As comunidades monásticas foram
guardiãs desta tradição da Igreja ao longo dos séculos e mantiveram a forma
mais primitiva da oração comunitária. O Oficio Divino das Comunidades não
propõe ao povo todos os ofícios dos monges, mas as duas horas principais, como
acontecia nas comunidades eclesiais dos primeiros séculos.
— O Irmão Bruno nos remete aos
primórdios dos ofícios da Igreja: os ofícios monásticos e os ofícios de
catedral. Os primeiros, com suas diversas horas, organizados para as
comunidades de homens e mulheres com a vida dedicada e consagrada à oração. A
segunda forma, os ofícios de catedral ou de paróquia, eram especialmente
marcada pela oração da manhã e da tarde, com a presença de todo o povo de Deus:
famílias, jovens e crianças, também os monges e monjas, presbíteros e bispo...

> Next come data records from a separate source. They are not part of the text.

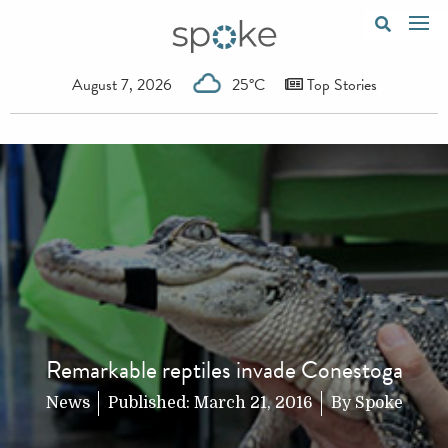
August 7, 2026
25°C
Top Stories
Remarkable reptiles invade Conestoga
News
Published:
March 21, 2016
By
Spoke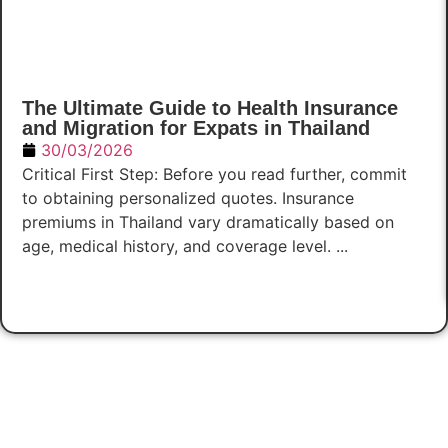
The Ultimate Guide to Health Insurance
and Migration for Expats in Thailand
30/03/2026
Critical First Step: Before you read further, commit
to obtaining personalized quotes. Insurance
premiums in Thailand vary dramatically based on
age, medical history, and coverage level. ...
Read Now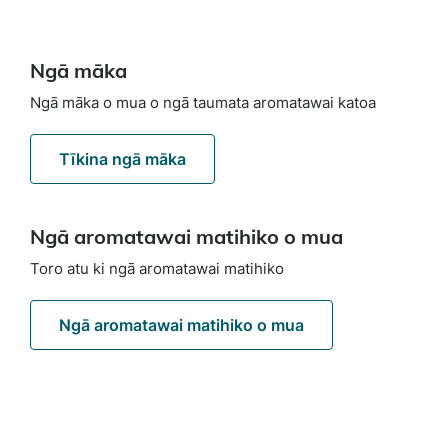
Ngā māka
Ngā māka o mua o ngā taumata aromatawai katoa
Tīkina ngā māka
Ngā aromatawai matihiko o mua
Toro atu ki ngā aromatawai matihiko
Ngā aromatawai matihiko o mua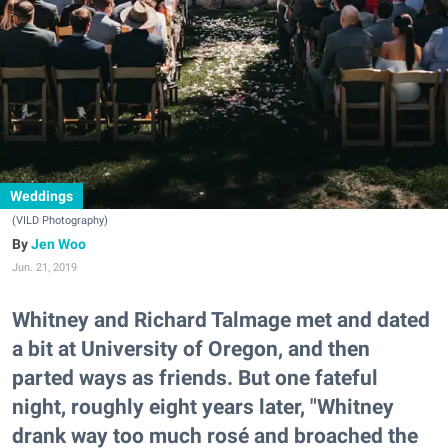
Weddings
(VILD Photography)
Jen Woo
Jun. 21, 2019
Whitney and Richard Talmage met and dated
a bit at University of Oregon, and then
parted ways as friends. But one fateful
night, roughly eight years later, "Whitney
drank way too much rosé and broached the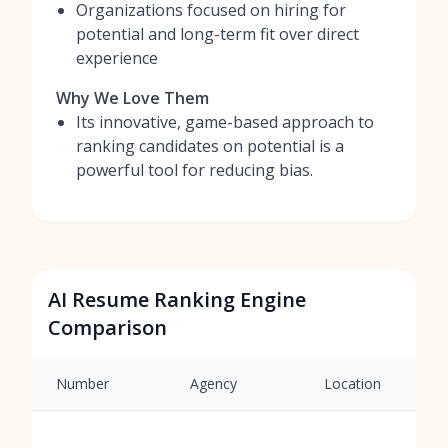
Organizations focused on hiring for
potential and long-term fit over direct
experience
Why We Love Them
Its innovative, game-based approach to
ranking candidates on potential is a
powerful tool for reducing bias.
AI Resume Ranking Engine
Comparison
Number
Agency
Location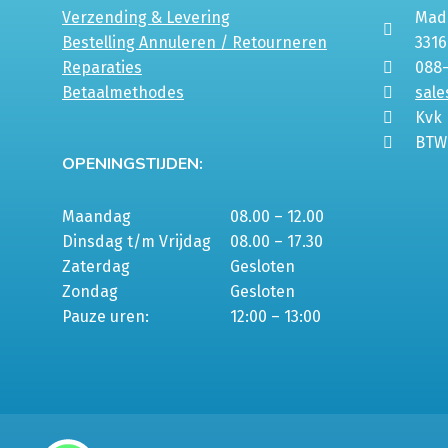
Verzending & Levering
Mada
Bestelling Annuleren / Retourneren
331
Reparaties
088
Betaalmethodes
sale
Kvk
BTW
OPENINGSTIJDEN:
Maandag
08.00 – 12.00
Dinsdag t/m Vrijdag
08.00 – 17.30
Zaterdag
Gesloten
Zondag
Gesloten
Pauze uren:
12:00 – 13:00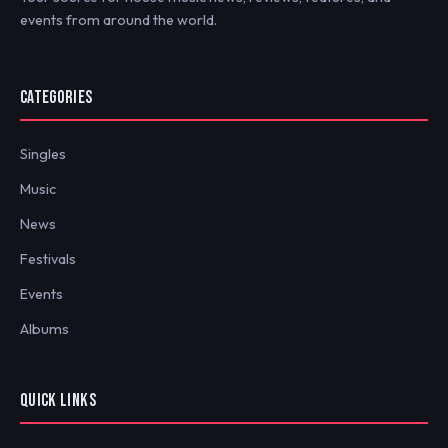
events from around the world.
CATEGORIES
Singles
Music
News
Festivals
Events
Albums
QUICK LINKS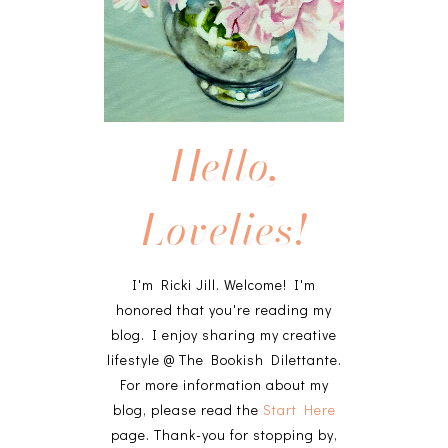
Hello,
Lovelies!
I'm Ricki Jill. Welcome! I'm
honored that you're reading my
blog. I enjoy sharing my creative
lifestyle @ The Bookish Dilettante.
For more information about my
blog, please read the
Start Here
page. Thank-you for stopping by,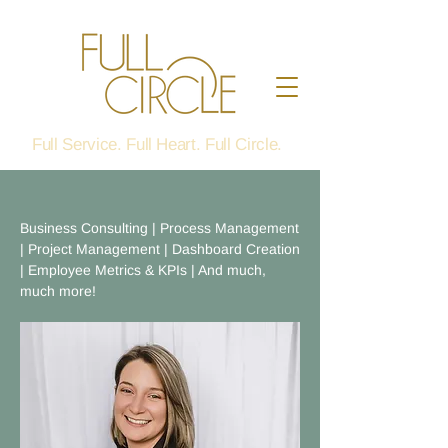
Full Service. Full Heart. Full Circle.
Business Consulting | Process Management
| Project Management | Dashboard Creation
| Employee Metrics & KPIs | And much,
much more!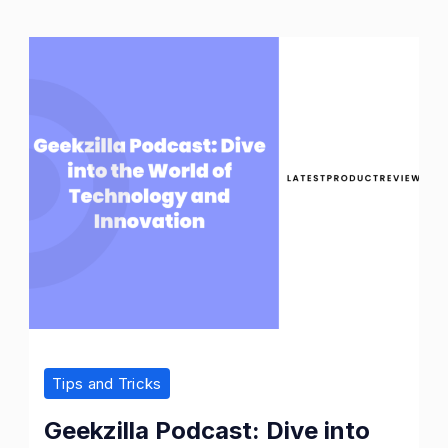
Tips and Tricks
Geekzilla Podcast: Dive into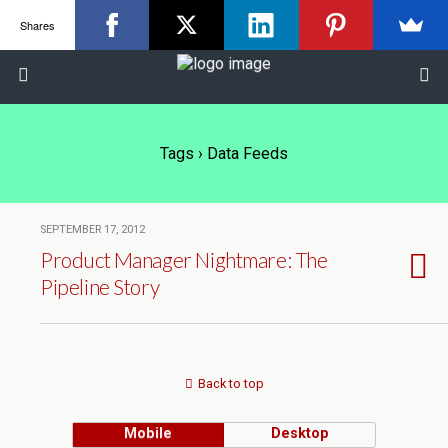
Shares
Tags › Data Feeds
SEPTEMBER 17, 2012
Product Manager Nightmare: The
Pipeline Story
Back to top
Mobile
Desktop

Infelizmente, o segundo modelo praticamente se perdeu na Igreja ocidental, mas
está renascendo com iniciativas como as de Taizé, desde o movimento litúrgico,
e a Liturgia das Horas do Concílio Vaticano II, que em nossas comunidades chega
na forma do Oficio Divino das Comunidades, onde o povo toma parte na oração em
momentos especiais do dia, do ano litúrgico e de circunstâncias especiais.